À noter : les entreprises qui ne sont pas obligatoirement assujetties au régime de la déclaration contrôlée, peuvent y être assujetties sur option. Cette demande doit être effectuée avant le 2e jour ouvré suivant le 1er mai de l'année suivante.

Le régime déclaratif spécial ou micro-BNC

Le régime du micro-BNC s'applique dès lors que les recettes annuelles ne dépassent pas 33 100 € HT en 2017 (32 900 € HT en 2016). Le bénéfice net imposable est alors déterminé en appliquant aux résultats de l'exercice un abattement forfaitaire de 34 %, avec un minimum de 305 €.
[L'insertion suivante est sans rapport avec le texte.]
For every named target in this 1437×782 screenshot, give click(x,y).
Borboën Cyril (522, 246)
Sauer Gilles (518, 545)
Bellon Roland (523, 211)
En cas de dépassement du seuil, l'abattement forfaitaire de 34 % ne s'impute que sur la fraction des recettes qui n'excède pas ledit seuil.

Sont exclus du régime micro BNC les contribuables :

  • relevant de la déclaration contrôlée à titre obligatoire ;
  • dont les bénéfices sont imposés comme des salaires ;
  • les membres d'un groupement ;
  • exerçant une activité dans le cadre d'une convention d'exercice conjoint.